Allí conoce a Aura, una joven misteriosa, etérea y de fascinantes ojos verdes que se presenta como la sobrina de la anciana. Atraído de manera irresistible por la presencia magnética de Aura, Felipe descubre de forma progresiva que la atmósfera del inmueble habita suspendida fuera del tiempo. Conforme avanza en la lectura de los manuscritos y fotografías del general, comprende que Aura y Consuelo no son dos individuos independientes, sino la desdoblada manifestación de una misma identidad que busca eternizar el deseo.

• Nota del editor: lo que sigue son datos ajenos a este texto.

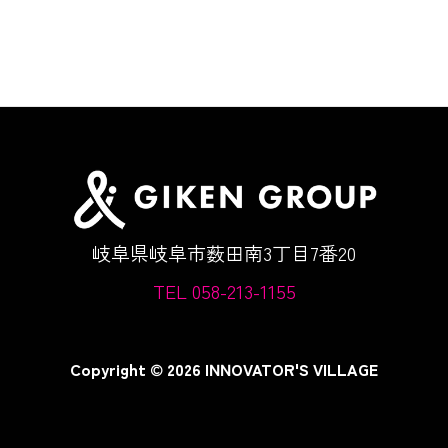
岐阜県岐阜市薮田南3丁目7番20
TEL 058-213-1155
Copyright © 2026 INNOVATOR'S VILLAGE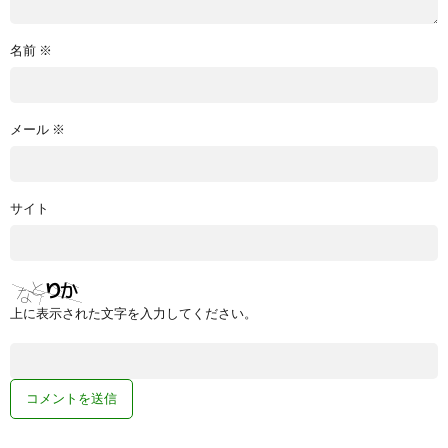
名前
※
メール
※
サイト
上に表示された文字を入力してください。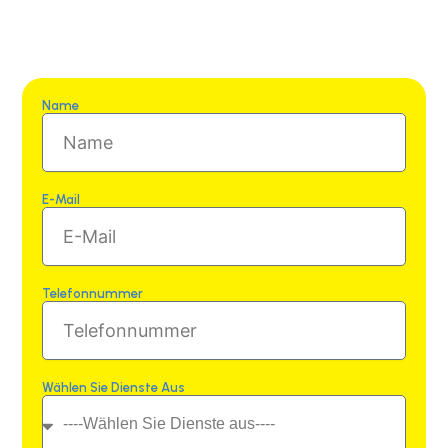
Name
E-Mail
Telefonnummer
Wählen Sie Dienste Aus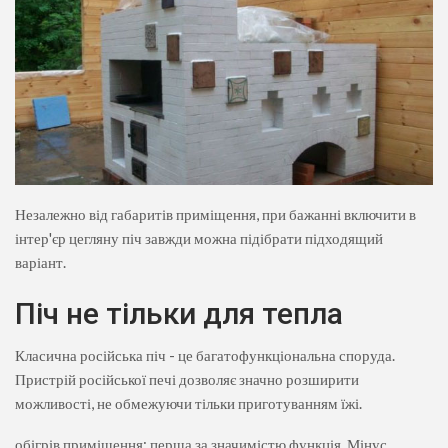
Незалежно від габаритів приміщення, при бажанні включити в
інтер'єр цегляну піч завжди можна підібрати підходящий
варіант.
Піч не тільки для тепла
Класична російська піч - це багатофункціональна споруда.
Пристрій російської печі дозволяє значно розширити
можливості, не обмежуючи тільки приготуванням їжі.
обігрів приміщення: перша за значимістю функція. Мінус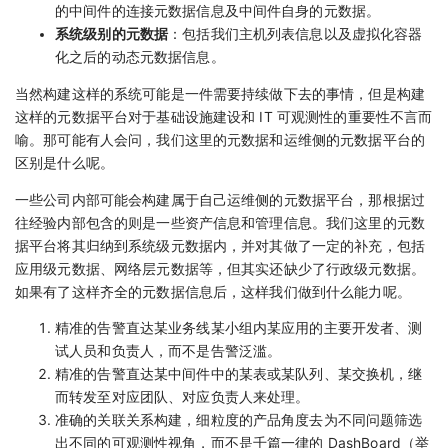
的中间件的连接元数据信息及中间件自身的元数据。
系统级别的元数据
：包括我们主机列表信息以及虚拟化容器
化之后的动态元数据信息。
当然构建这样的系统可能是一件需要持续做下去的事情，但是构建
这样的元数据平台对于基础设施建设和 IT 可观测性的重要性不言而
喻。那可能有人会问，我们这里的元数据和运维侧的元数据平台的
区别是什么呢。
一些公司内部可能会构建属于自己运维侧的元数据平台，那根据过
往经验内部包含的则是一些资产信息和管理信息。我们这里的元数
据平台将其归纳到系统级元数据内，并对其做了一定的补充，包括
应用级元数据、网络层元数据等，但其实还缺少了行政级元数据。
如果有了这样齐全的元数据信息后，这样我们做到什么能力呢。
精准的告警直达某业务线某小组内某应用的主要开发者、测
试人员和负责人，而不是告警泛滥。
精准的告警直达某中间件中的某表或某队列、某交换机，继
而转发至对应团队、对应负责人来处理。
准确的关联关系构建，细粒度的产品角度去为不同问题筛选
出不同的可观测性视角，而不是千篇一律的 DashBoard（举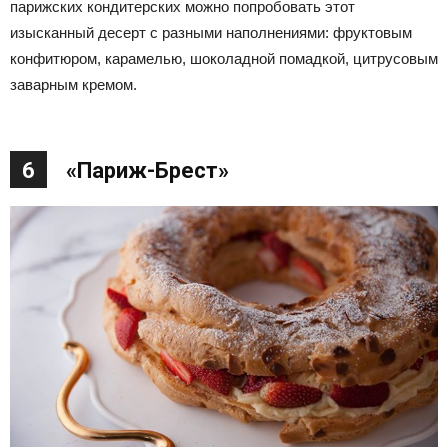
парижских кондитерских можно попробовать этот
изысканный десерт с разными наполнениями: фруктовым
конфитюром, карамелью, шоколадной помадкой, цитрусовым
заварным кремом.
6
«Париж-Брест»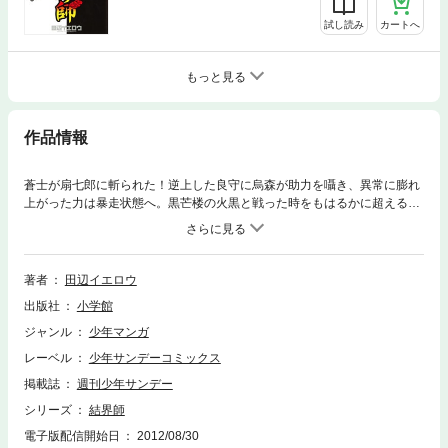
試し読み
カートへ
もっと見る
作品情報
蒼士が扇七郎に斬られた！逆上した良守に烏森が助力を囁き、異常に膨れ
上がった力は暴走状態へ。黒芒楼の火黒と戦った時をもはるかに超える制
御不能な力…このまま良守は烏森の力にのまれてしまうのか！？一方、幹
部が次々に殺られた裏会十二人会の中で正守は己が権限を拡大。総帥に対
する反攻の糸口を探し始める…。
著者
田辺イエロウ
出版社
小学館
ジャンル
少年マンガ
レーベル
少年サンデーコミックス
掲載誌
週刊少年サンデー
シリーズ
結界師
電子版配信開始日
2012/08/30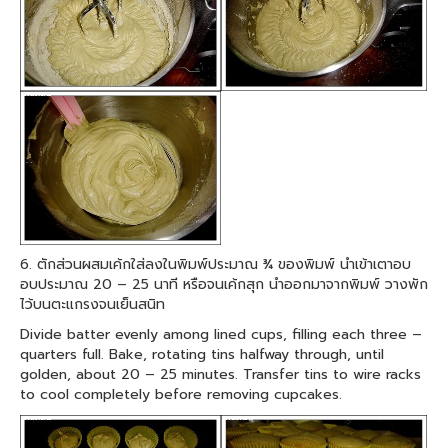
6. ตักส่วนผสมเค้กใส่ลงในพิมพ์ประมาณ ¾ ของพิมพ์ นำเข้าเตาอบ
อบประมาณ 20 – 25 นาที หรือจนเค้กสุก นำออกมาจากพิมพ์ วางพัก
ไว้บนตะแกรงจนเย็นสนิท
Divide batter evenly among lined cups, filling each three –
quarters full. Bake, rotating tins halfway through, until
golden, about 20 – 25 minutes. Transfer tins to wire racks
to cool completely before removing cupcakes.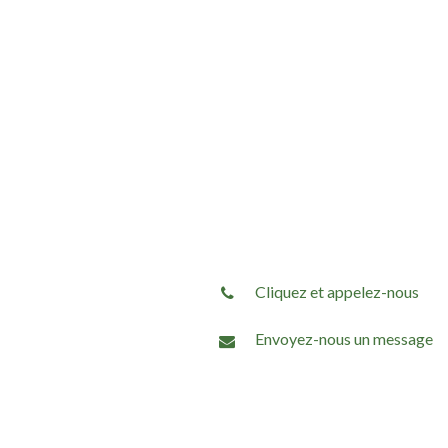
Cliquez et appelez-nous
Envoyez-nous un message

Asimismo, Felipe descubre con extrañamiento que él no ha llegado allí por casualidad, sino que está destinado a encarnar y asumir la reencarnación del propio general Llorente.

 

IV. ANÁLISIS TÉCNICO Y ELEMENTOS LITERARIOS (EL CÓMO)

1. La técnica narrativa y el efecto de la segunda persona

El logro estético más reconocido de la novela es el uso magistral de la segunda persona del singular ("Tú") mediante un narrador heterodiegético omnisciente que apela directamente al protagonista:

"Lees ese anuncio: una oferta de esa naturaleza no se encuentra todos los días. Lees y relees el aviso. Parece dirigido a ti, a nadie más".

Efectos de la voz narrativa:

  • Inmersión total e hipnosis: Al no escribir "Felipe abrió la puerta", sino "Abres la puerta", se elimina la distancia entre el narrador, el personaje y el lector. Este último es conducido como bajo un hechizo o encantamiento, obligado a experimentar en carne propia la confusión del protagonista.
  • Sensación de inevitabilidad y poca autonomía: La voz narrativa describe las imágenes con una precisión clínica que transmite la sensación de que las acciones de los personajes son consecuencia de fuerzas externas superiores (la voluntad de Consuelo). El lector se siente atrapado en una cadena de hechos predeterminados de la que no puede escapar.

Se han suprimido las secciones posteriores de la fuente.